How to have one kernel signal all other kernels to return

hi im using OpenCL on a GPU (data para.) the kernel that i run has a very long for loop (i <= 99999999) All kernels will eventually find the answer and return (exit) from the loop but one kernel will always find the answer sooner than the others. So I want a way to have one kernel signal the other kernels to stop (break from the loop) and return. I currently do this using a global variable that all kernels check from within the loop. so the first kernel that finds the answer sets the global flag to true and all other kernels read the flag, break from the loop, and returns. This gave me a BIG speed increase. However, I would simply like a way to have one kernel signal all other kernels that something has happened so i can use it to have all the other kernels break and return. Is there a way that one kernel can signal all other kernels?

Thanks

Is there a way that one kernel can signal all other kernels?

No, there isnt. The current method you use (polling) is the only viable one.

thank you for the reply. since I have to poll global memory, is there a better way to poll? currently I check the global memory flag in each iteration of the loop. is there a timer feature in open cl that will allow my kernel to poll global memory at spaced out intervals to reduce access to global memory?

thank you

is there a timer feature in open cl that will allow my kernel to poll global memory at spaced out intervals to reduce access to global memory?

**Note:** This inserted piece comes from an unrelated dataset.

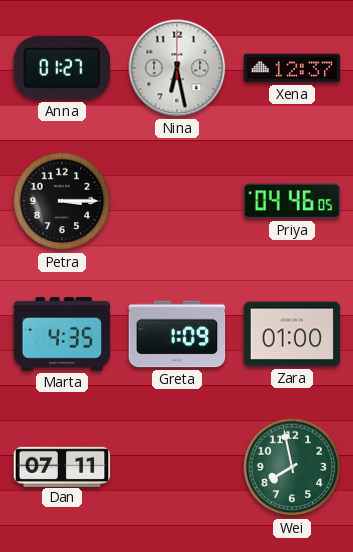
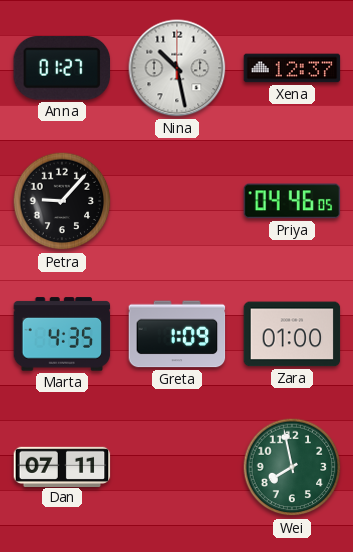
Nina: 6:28 -> 10:28
Petra: 3:15 -> 9:07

There may be some vendor extensions to query a timer inside a kernel. The standard doesnt have this, though.

If I were you I would try to think whether the algorithm can be transformed in a way that you dont need this signalling mechanism.

Its not clear to me that you’d want a fixed time slice anyhow, since that would mean you’d be wasting more cycles on faster devices. Better to go with every n’th iteration or work-item, or some other counter.

As David says though, its worth putting considerable thought into figuring out a way to refactor the algorithm to avoid the requirement.